Content starts
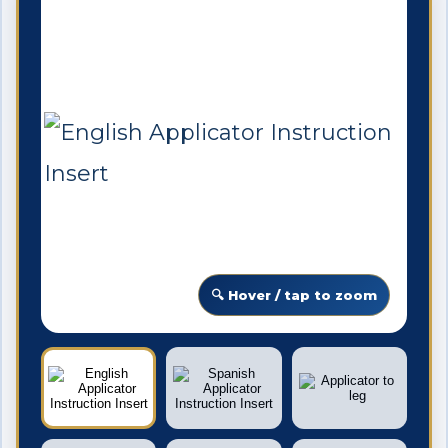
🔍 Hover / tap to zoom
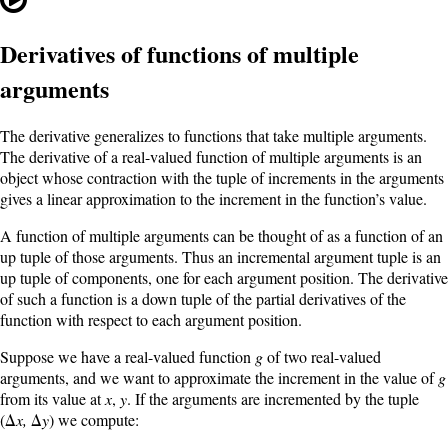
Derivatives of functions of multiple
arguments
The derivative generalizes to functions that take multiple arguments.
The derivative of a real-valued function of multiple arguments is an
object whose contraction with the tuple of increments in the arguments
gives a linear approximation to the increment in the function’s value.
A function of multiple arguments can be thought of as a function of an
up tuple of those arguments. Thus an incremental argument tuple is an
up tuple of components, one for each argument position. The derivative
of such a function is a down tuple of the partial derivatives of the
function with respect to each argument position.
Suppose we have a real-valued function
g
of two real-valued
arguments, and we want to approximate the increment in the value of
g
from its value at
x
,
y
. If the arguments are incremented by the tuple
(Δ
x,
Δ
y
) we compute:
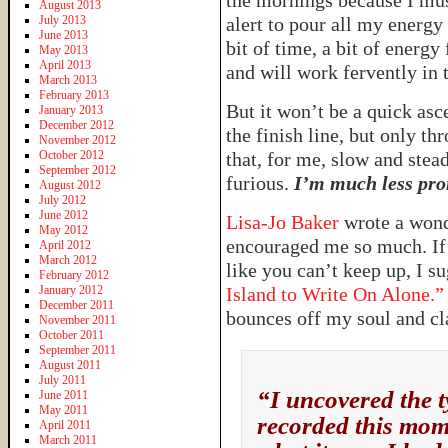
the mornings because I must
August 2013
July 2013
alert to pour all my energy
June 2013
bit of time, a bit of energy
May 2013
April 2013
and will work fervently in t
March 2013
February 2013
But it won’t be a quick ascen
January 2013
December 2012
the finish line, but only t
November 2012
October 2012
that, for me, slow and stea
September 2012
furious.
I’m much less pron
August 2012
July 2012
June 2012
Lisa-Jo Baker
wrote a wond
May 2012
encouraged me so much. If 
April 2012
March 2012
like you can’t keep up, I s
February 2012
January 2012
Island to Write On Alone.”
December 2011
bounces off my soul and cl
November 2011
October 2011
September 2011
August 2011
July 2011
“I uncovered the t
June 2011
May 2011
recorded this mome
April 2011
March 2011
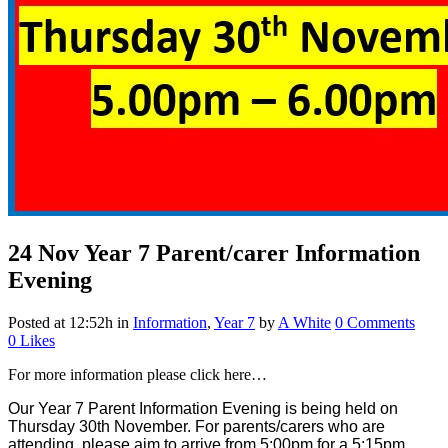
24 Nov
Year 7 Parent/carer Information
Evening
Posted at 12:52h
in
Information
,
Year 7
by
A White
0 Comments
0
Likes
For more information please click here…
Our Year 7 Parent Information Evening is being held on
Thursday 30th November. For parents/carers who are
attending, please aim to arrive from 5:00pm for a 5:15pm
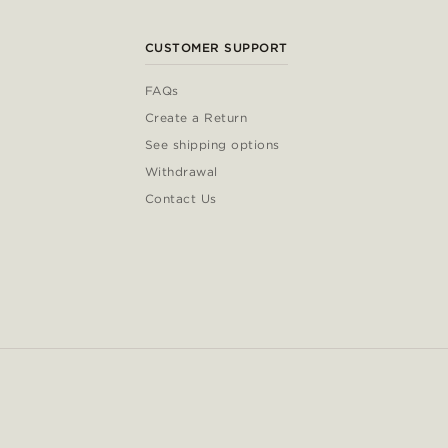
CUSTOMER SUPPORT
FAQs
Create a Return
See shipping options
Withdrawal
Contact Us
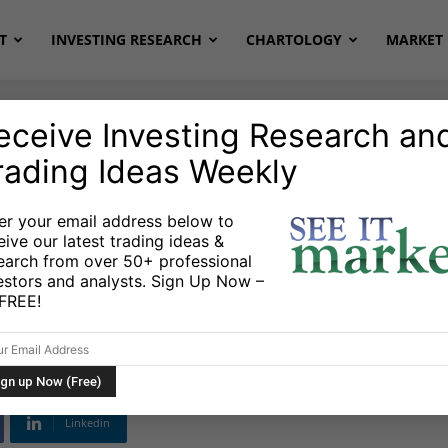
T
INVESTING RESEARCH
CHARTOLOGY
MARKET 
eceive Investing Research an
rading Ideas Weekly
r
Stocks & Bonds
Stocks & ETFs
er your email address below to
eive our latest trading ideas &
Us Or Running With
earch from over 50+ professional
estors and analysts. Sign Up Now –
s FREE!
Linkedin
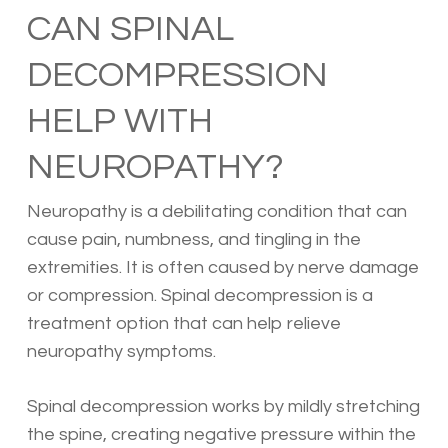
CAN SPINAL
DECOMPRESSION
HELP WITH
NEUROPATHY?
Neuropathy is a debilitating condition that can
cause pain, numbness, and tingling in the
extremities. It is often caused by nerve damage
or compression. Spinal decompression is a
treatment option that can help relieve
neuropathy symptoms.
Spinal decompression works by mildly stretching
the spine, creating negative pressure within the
Content ends
» **Problem**
All of the listing above must be output exactly, except for its pictures.

» **Response to this task**
🔍 Hover / tap to zoom
Derivatives of functions of multiple
arguments
The derivative generalizes to functions that take multiple arguments.
The derivative of a real-valued function of multiple arguments is an
object whose contraction with the tuple of increments in the arguments
gives a linear approximation to the increment in the function’s value.
A function of multiple arguments can be thought of as a function of an
up tuple of those arguments. Thus an incremental argument tuple is an
up tuple of components, one for each argument position. The derivative
of such a function is a down tuple of the partial derivatives of the
function with respect to each argument position.
Suppose we have a real-valued function
g
of two real-valued
arguments, and we want to approximate the increment in the value of
g
from its value at
x
,
y
. If the arguments are incremented by the tuple
(Δ
x,
Δ
y
) we compute:
the mornings because I must
August 2013
July 2013
alert to pour all my energy
June 2013
bit of time, a bit of energy
May 2013
April 2013
and will work fervently in t
March 2013
February 2013
But it won’t be a quick ascen
January 2013
December 2012
the finish line, but only t
November 2012
October 2012
that, for me, slow and stea
September 2012
furious.
I’m much less pron
August 2012
July 2012
June 2012
Lisa-Jo Baker
wrote a wond
May 2012
encouraged me so much. If 
April 2012
March 2012
like you can’t keep up, I s
February 2012
January 2012
Island to Write On Alone.”
December 2011
bounces off my soul and cl
November 2011
October 2011
September 2011
August 2011
July 2011
“I uncovered the t
June 2011
May 2011
recorded this mome
April 2011
March 2011
24 Nov
Year 7 Parent/carer Information
Evening
Posted at 12:52h
in
Information
,
Year 7
by
A White
0 Comments
0
Likes
For more information please click here…
Our Year 7 Parent Information Evening is being held on
Thursday 30th November. For parents/carers who are
attending, please aim to arrive from 5:00pm for a 5:15pm
CUSTOMER SUPPORT
FAQs
Create a Return
See shipping options
Withdrawal
Contact Us
T
INVESTING RESEARCH
CHARTOLOGY
MARKET 
eceive Investing Research an
rading Ideas Weekly
r
Stocks & Bonds
Stocks & ETFs
er your email address below to
eive our latest trading ideas &
Us Or Running With
earch from over 50+ professional
estors and analysts. Sign Up Now –
s FREE!
Linkedin
CAN SPINAL
DECOMPRESSION
HELP WITH
NEUROPATHY?
Neuropathy is a debilitating condition that can
cause pain, numbness, and tingling in the
extremities. It is often caused by nerve damage
or compression. Spinal decompression is a
treatment option that can help relieve
neuropathy symptoms.
Spinal decompression works by mildly stretching
the spine, creating negative pressure within the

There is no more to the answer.